De acordo com os dispositivos acima mencionados os fornecedores de produtos são legalmente

responsáveis pelos vícios de adequação dos produtos que comercializam durante dois

diferentes prazos: 30 ou 90 dias. O prazo e o início deste depende da existência ou não de

garantia contratual dada pelo fabricante e da natureza do produto (produto durável ou não

durável).

No caso dos produtos fabricados pela ré o prazo da garantia legal é de 90 dias, visto que estes

produtos são duráveis, pois não se exaurem no primeiro ou nos primeiros usos.

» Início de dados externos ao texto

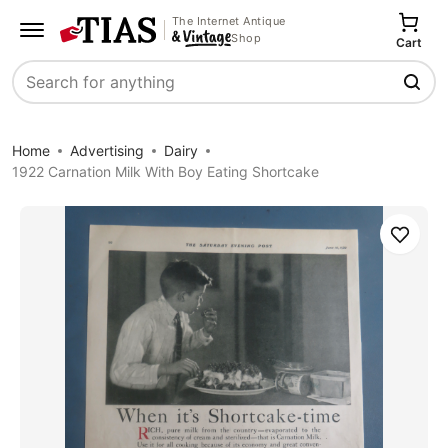
The Internet Antique
Shop
Cart
Search
Home
Advertising
Dairy
1922 Carnation Milk With Boy Eating Shortcake
Save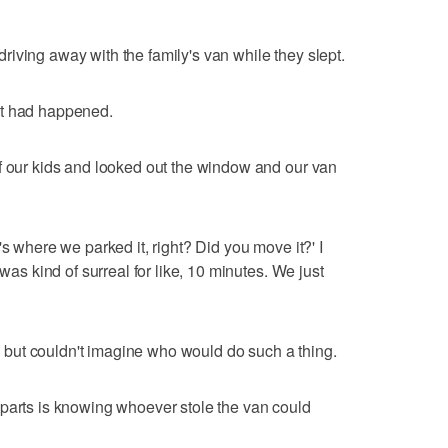
iving away with the family's van while they slept.
at had happened.
f our kids and looked out the window and our van
's where we parked it, right? Did you move it?' I
 was kind of surreal for like, 10 minutes. We just
but couldn't imagine who would do such a thing.
 parts is knowing whoever stole the van could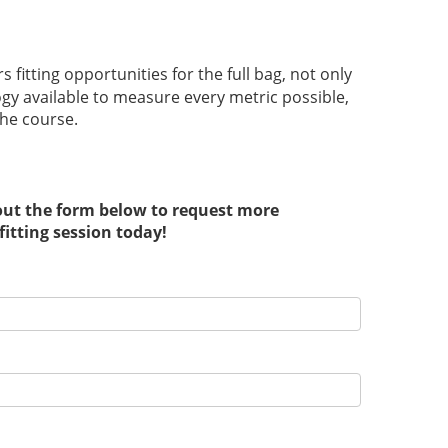
 fitting opportunities for the full bag, not only
ogy available to measure every metric possible,
the course.
 out the form below to request more
fitting session today!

Existindo a garantia contratual para o produto o prazo legal de 90 dias (a garantia legal)

somente começará a fluir, em regra, assim que terminar o prazo da primeira, isto se a

abrangência das garantias for igual (como ocorre na hipótese tratada no item anterior) ou, não

sendo, a garantia contratual e a legal não forem utilizadas durante o prazo da primeira ou

somente for utilizada a garantia contratual.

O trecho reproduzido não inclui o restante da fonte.